J.B.: Indudablemente. Kieslowski tenía una personalidad, además, con la me identifico mucho. Obsesivo en el trabajo, cuidadoso con los pequeños detalles. En realidad, el inicio de mi carrera no fue otra cosa que una lucha contra las influencias. Mi padre es director, me crié en un ambiente lleno de cine, de guiones, de actores. Decidí que el comienzo de mi obra fuera por el documental, y así fue que hice un trabajo para televisión en 2001 acerca de los empleados de las galerías Lafayette, como realizadora y directora de fotografía. Pero, en fin, con influencias o sin ellas, creo que ya llegó mi momento para iniciar mi propia obra.


P.:
¿Por qué eligió Tbilisi (Georgia) como escenario?

J.B.: El guión exigía un lugar muy distante de París, y yo conocí y me enamoré de Georgia en un viaje que hice hace unos años. Sentí que tenía el ambiente justo, ideal, para ubicar la vida de estas mujeres. Un lugar que tiene casi un estilo mediterráneo pero a la vez exótico, muy atractivo.


P.:
¿No le fue demasiado dificultosa la barrera idiomática para rodar allí?
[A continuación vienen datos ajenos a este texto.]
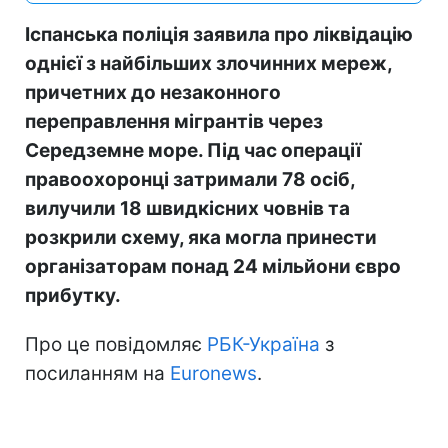
Іспанська поліція заявила про ліквідацію
однієї з найбільших злочинних мереж,
причетних до незаконного
переправлення мігрантів через
Середземне море. Під час операції
правоохоронці затримали 78 осіб,
вилучили 18 швидкісних човнів та
розкрили схему, яка могла принести
організаторам понад 24 мільйони євро
прибутку.
Про це повідомляє
РБК-Україна
з
посиланням на
Euronews
.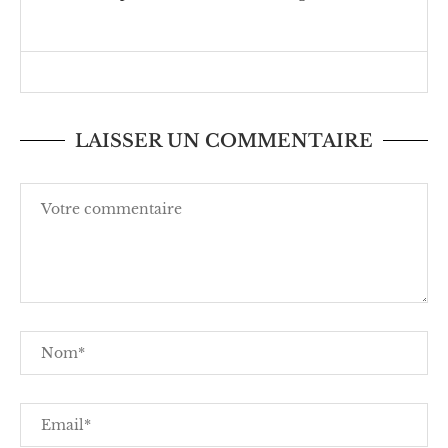
LAISSER UN COMMENTAIRE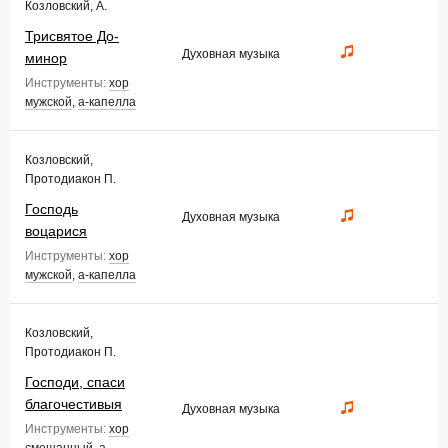
Козловский, А.
Трисвятое До-
Духовная музыка
минор
Инструменты:
хор
мужской
,
а-капелла
Козловский,
Протодиакон П.
Господь
Духовная музыка
воцарися
Инструменты:
хор
мужской
,
а-капелла
Козловский,
Протодиакон П.
Господи, спаси
благочестивыя
Духовная музыка
Инструменты:
хор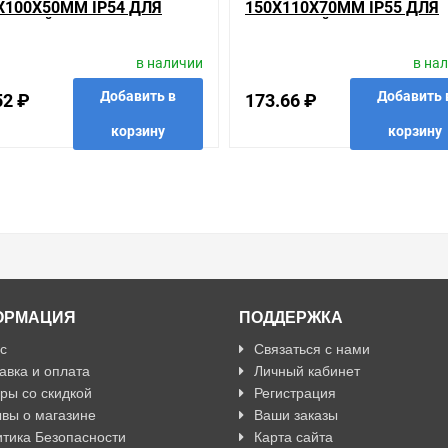
Х100Х50ММ IP54 ДЛЯ
150Х110Х70ММ IP55 ДЛЯ
РЫТОЙ ПРОВОДКИ [УП.
ОТКРЫТОЙ ПРОВОДКИ [УП
Т]
22ШТ]
в наличии
в на
Добавить в
Добавить 
52 ₽
173.66 ₽
корзину
корзину
анные
сравнить
купить в 1 клик
в избранные
сравнить
купить
ОРМАЦИЯ
ПОДДЕРЖКА
с
Связаться с нами
авка и оплата
Личный кабинет
ры со скидкой
Регистрация
вы о магазине
Ваши заказы
тика Безопасности
Карта сайта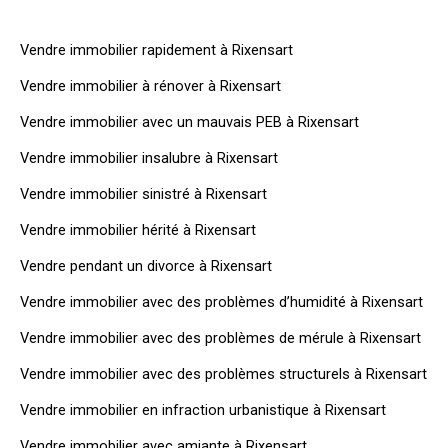
Vendre immobilier rapidement à Rixensart
Vendre immobilier à rénover à Rixensart
Vendre immobilier avec un mauvais PEB à Rixensart
Vendre immobilier insalubre à Rixensart
Vendre immobilier sinistré à Rixensart
Vendre immobilier hérité à Rixensart
Vendre pendant un divorce à Rixensart
Vendre immobilier avec des problèmes d’humidité à Rixensart
Vendre immobilier avec des problèmes de mérule à Rixensart
Vendre immobilier avec des problèmes structurels à Rixensart
Vendre immobilier en infraction urbanistique à Rixensart
Vendre immobilier avec amiante à Rixensart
J.B.:Afortunamente yo hablo ruso, aunque no georgiano, pero no tuve dificultades en hacerme entender. Además, alguna de las actrices también conocían el francés.


P.:
La actriz que interpreta a la abuela, Esther Gorintin, tiene casi 90 años y no es actriz profesional. Sé que fue la sensación en todos los lugares donde se vio su película. ¿Cómo fue su relación con ella?

J.B.: Lo más hermoso, creo, fue que yo era una directora inexperta en el trabajo con actores, y ella una anciana no acostumbrada a un rodaje. Aunque, en realidad, no era la primera vez que aparecía en una película. Ella era la mujer del tercer episodio de «Voyages», la película de Emmanuele Finkel sobre las memorias del Holocausto...


P.:
¿La viejita que tenía que atravesar ese puesto de frontera en Israel?

J.B.: Sí, la misma. Yo fui asistente de dirección en esa película, y allí la conocí. Desde entonces, me obsesionó la idea de tenerla como actriz en mi primera película, y afortunadamente lo logré.


P.:
¿Le fue sencillo obtener financiación?

J.B.: No, en absoluto. Fue bastante complicado, sobre todo ahora que el sistema crediticio para el cine en Francia ya no es lo que era, digamos, hace una década. Pero en nuestro caso fue peor porque, lógicamente, había que trasladar equipos, técnicos, etc. hasta Georgia. Eso incrementaba el dinero de todo, los seguros también. Debimos recurrir, aunque tampoco con facilidad, a varios productores diferentes, incluida la televisión a través de Canal + de Francia y la televisión belga.